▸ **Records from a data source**
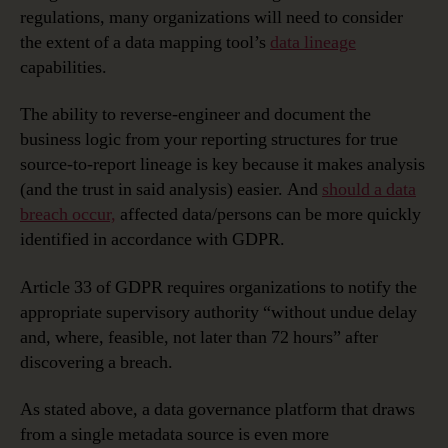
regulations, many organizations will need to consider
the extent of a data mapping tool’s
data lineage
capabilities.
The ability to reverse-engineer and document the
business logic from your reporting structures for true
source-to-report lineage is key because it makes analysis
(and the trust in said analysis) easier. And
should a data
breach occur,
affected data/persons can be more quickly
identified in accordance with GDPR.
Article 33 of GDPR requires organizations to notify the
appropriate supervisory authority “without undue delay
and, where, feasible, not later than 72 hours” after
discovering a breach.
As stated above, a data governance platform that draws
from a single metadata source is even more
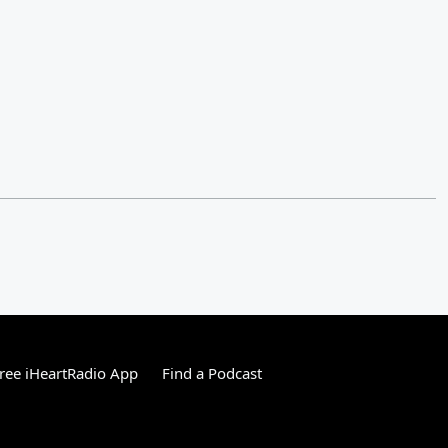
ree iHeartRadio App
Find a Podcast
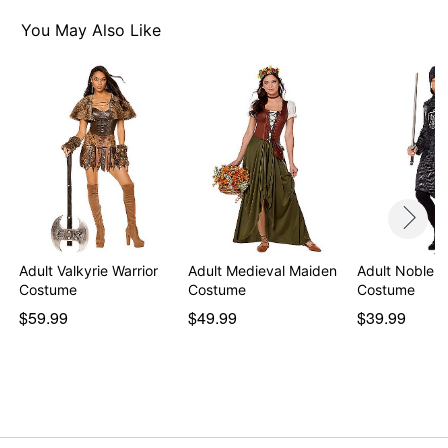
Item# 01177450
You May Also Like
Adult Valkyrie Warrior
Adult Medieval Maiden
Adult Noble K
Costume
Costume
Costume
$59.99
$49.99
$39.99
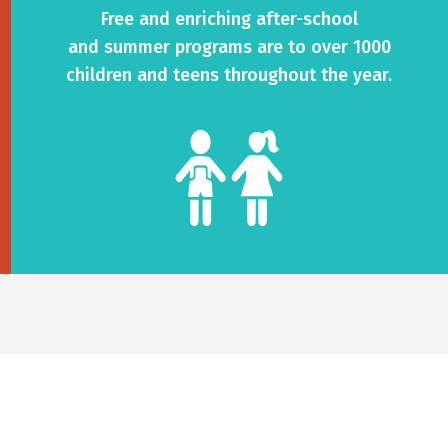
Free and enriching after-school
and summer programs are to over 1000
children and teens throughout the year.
* * *
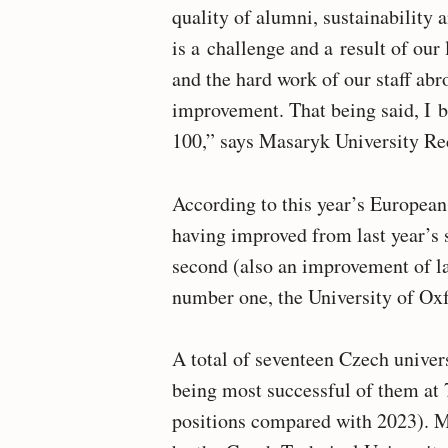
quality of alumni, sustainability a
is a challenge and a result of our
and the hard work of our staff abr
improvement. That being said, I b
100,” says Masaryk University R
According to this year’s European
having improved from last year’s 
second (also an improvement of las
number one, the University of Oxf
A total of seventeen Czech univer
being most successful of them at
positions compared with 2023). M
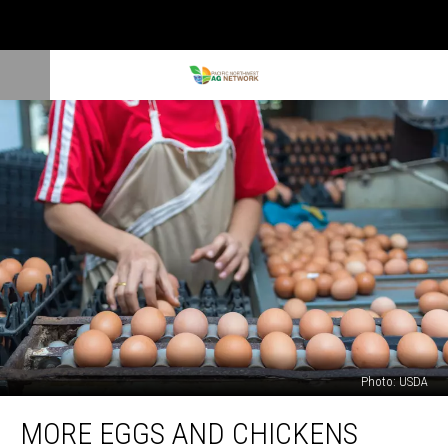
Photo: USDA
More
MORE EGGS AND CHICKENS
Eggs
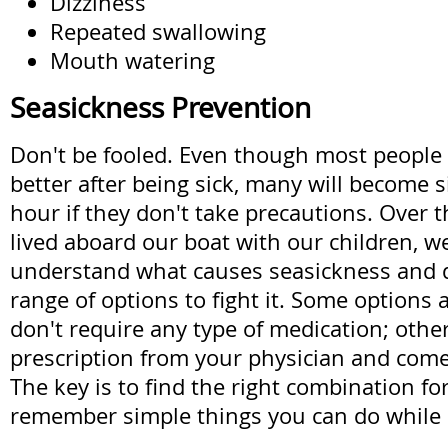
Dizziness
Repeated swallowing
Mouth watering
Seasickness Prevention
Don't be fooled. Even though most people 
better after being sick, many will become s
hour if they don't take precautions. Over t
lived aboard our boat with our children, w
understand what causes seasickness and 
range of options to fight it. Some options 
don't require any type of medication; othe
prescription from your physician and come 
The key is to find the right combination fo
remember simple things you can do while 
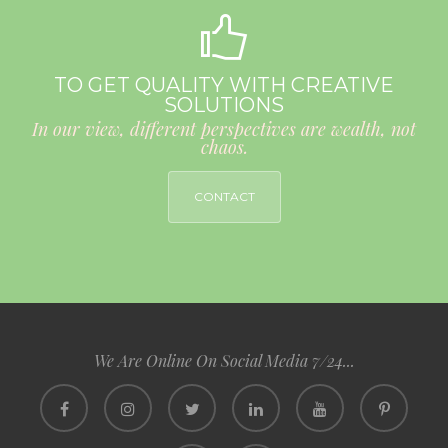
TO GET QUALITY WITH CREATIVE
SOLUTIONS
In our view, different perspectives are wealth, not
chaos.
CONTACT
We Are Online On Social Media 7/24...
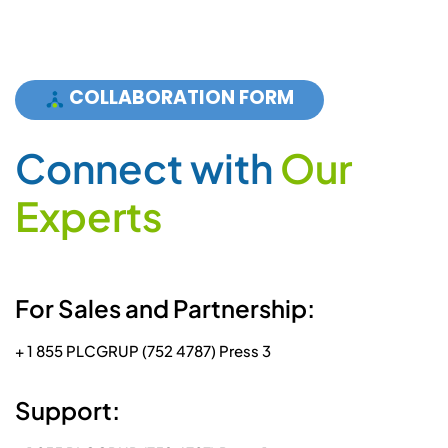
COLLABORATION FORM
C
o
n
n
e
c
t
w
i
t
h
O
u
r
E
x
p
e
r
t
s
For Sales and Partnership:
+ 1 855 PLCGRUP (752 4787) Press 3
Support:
==
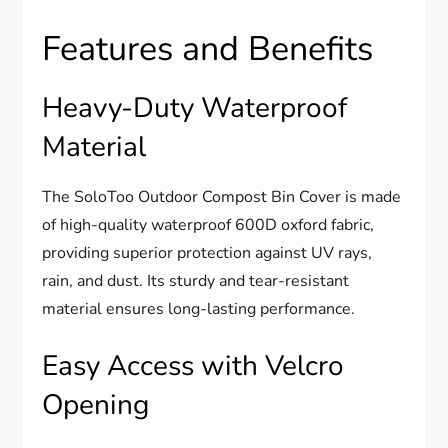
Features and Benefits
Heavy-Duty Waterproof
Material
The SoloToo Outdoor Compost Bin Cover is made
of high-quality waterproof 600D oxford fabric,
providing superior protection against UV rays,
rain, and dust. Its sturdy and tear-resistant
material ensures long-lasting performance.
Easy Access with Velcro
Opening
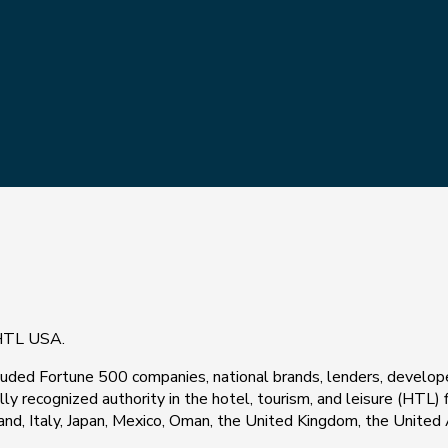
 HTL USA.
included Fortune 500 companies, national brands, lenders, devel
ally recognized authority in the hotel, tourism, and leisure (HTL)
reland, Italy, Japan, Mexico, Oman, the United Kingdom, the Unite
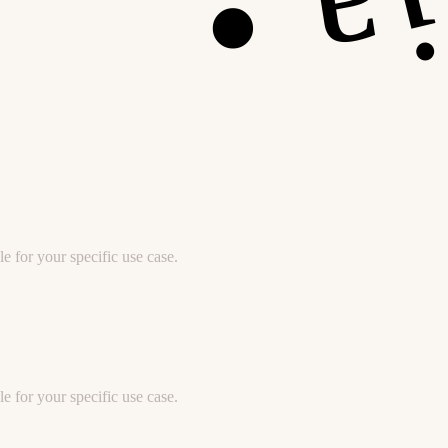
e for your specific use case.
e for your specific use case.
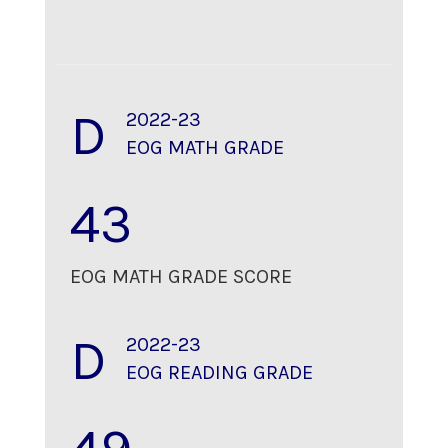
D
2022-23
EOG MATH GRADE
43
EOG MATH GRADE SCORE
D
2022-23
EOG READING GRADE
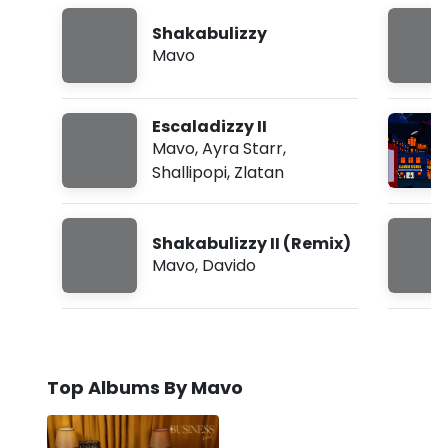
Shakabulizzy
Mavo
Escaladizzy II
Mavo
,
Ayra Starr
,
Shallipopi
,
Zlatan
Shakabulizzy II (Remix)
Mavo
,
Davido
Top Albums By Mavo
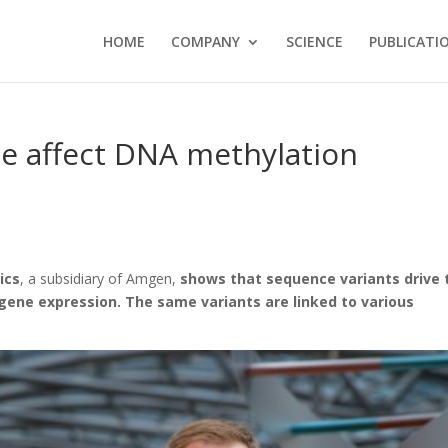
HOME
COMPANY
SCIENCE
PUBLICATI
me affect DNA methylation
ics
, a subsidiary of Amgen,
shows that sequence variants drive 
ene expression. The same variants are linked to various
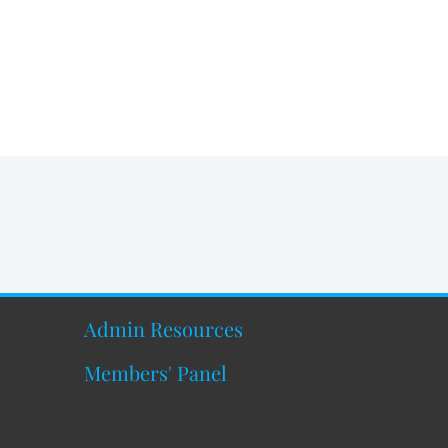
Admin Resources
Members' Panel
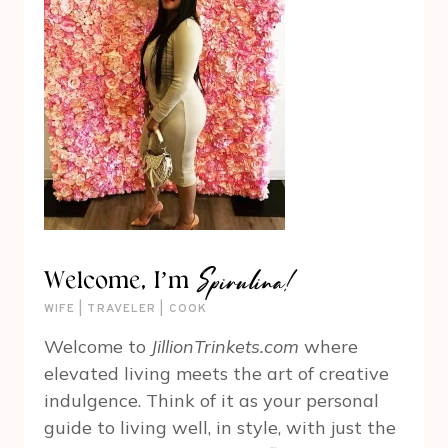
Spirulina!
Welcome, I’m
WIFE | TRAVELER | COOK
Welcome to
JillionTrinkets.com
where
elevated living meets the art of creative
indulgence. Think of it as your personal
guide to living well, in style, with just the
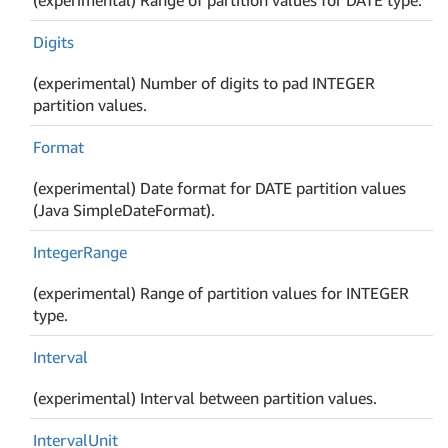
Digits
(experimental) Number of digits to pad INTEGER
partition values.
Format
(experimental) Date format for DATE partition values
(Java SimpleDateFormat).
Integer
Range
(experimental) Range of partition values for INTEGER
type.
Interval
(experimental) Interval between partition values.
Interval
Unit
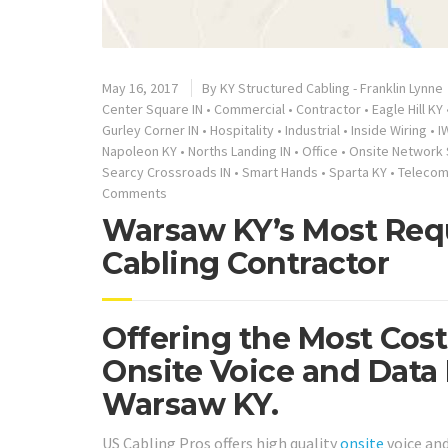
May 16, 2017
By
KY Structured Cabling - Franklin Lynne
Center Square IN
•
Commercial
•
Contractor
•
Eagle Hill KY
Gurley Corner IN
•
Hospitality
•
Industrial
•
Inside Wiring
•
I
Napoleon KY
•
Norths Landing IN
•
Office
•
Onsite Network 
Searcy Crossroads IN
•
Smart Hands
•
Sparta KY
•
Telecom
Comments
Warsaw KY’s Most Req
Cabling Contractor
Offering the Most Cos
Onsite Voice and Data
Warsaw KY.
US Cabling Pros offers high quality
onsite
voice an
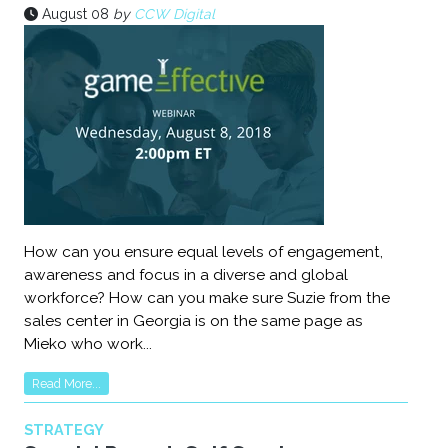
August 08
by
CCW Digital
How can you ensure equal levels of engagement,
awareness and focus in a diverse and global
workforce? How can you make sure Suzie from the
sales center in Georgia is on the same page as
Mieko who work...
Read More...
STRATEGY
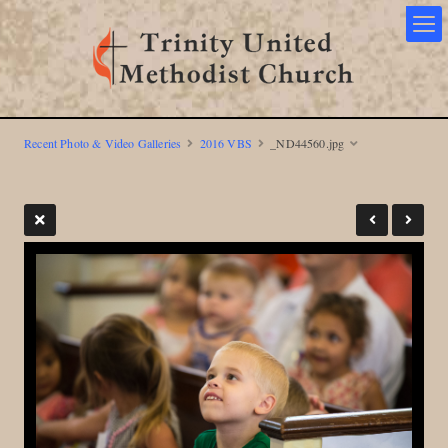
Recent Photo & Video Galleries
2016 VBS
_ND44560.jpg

▸ **Your assignment**
The expected output is each line of the records above that includes the word "children".

▸ **Task result**
children and teens throughout the year.
lived aboard our boat with our children, w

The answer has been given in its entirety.